A Novel Insulin Pill Successfully Treated Type-1 Diabetes in Mice
A team of Yale University researchers has developed a novel type 1 diabetes oral medicine, and it could open up a potential way to present the disease altogether.
In experiments done on mice, the oral medicine not only swiftly adjusted insulin levels but also restored metabolic functions and reversed inflammatory effects of the disease, basically doing double duty in treating type-1 diabetes, which affects approximately 1.6 million Americans.
The drug has two critical advantages
Type 1 diabetes is an autoimmune disease in which the immune system targets and destroys insulin-producing cells in the pancreas, causing sugar to build up in the bloodstream and blood sugar levels to rise.
Unfortunately, there’s no cure, so the main treatment options include a low-carb and low-sugar diet combined with daily insulin injections. Many diabetes patients need to take insulin injections every day for the rest of their lives since they lack access to more advanced medical technologies such as insulin pumps.

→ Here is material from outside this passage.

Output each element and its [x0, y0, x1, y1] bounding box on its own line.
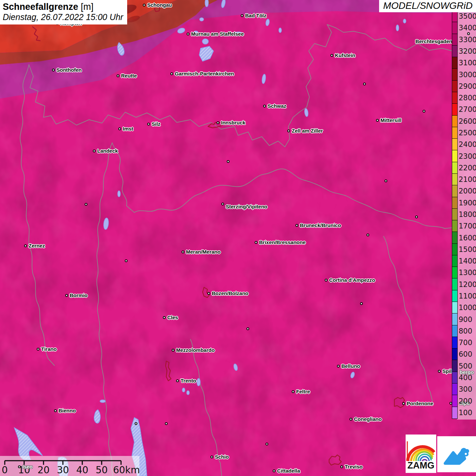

Taking an oral pill would be much simpler; however, since insulin is destroyed in the stomach before it can reach the bloodstream, engineering an oral pill has been a tricky endeavor.
The novel medicine has been developed by Tarek Fahmy, associate professor of biomedical engineering and of immunobiology at Yale, and according to the study published in Nature Biomedical Engineering, it offers two major advantages over normal diabetic treatment.
First of all, since it can be taken orally, it’s considerably easier for the patient to keep compliant with their treatment. Also, it addresses three major issues with diabetes at the same time by helping control immediate blood glucose levels, restoring pancreatic function, and re-establishing normal immunity in the pancreatic environment.
A two-pronged approach to diabetes
“What excites me about this is that it’s a two-pronged approach,” Fahmy said, in a press release. “It's facilitating normal metabolism as well as correcting immune defects in the long term. So you actually are curing the disease while you are maintaining insulin levels at the same time.”
This was made possible with the scientists creating a novel nanoparticle drug vehicle that securely transports insulin to the pancreas. It's made of ursodeoxycholic acid, a bile acid produced naturally in the body that the researchers polymerized. This allows it to better bind to pancreatic receptors, boosting metabolic activities, and reducing the immune cells that destroy beta cells in the first place.
When this was tested in mice with type 1 diabetes, it was discovered that the cargo of the particles improved insulin levels while nanoparticles reduced inflammation and restored metabolic function. It was also seen that insulin delivered through oral capsules worked approximately seven times faster than insulin delivered via standard subcutaneous injection.
Similar promising results were also reported in tests on pigs; however, additional research is needed to determine whether humans might benefit in the same way. The nanoparticles could also be employed to transport other compounds, perhaps aiding in the treatment of other ailments.
"The potential is enormous for diabetes and other disease states as well," Fahmy said. "I am hopeful that this technical development will be leveraged in the development of urgent solutions to what are presently difficult challenges in autoimmunity, cancer, allergies and infections."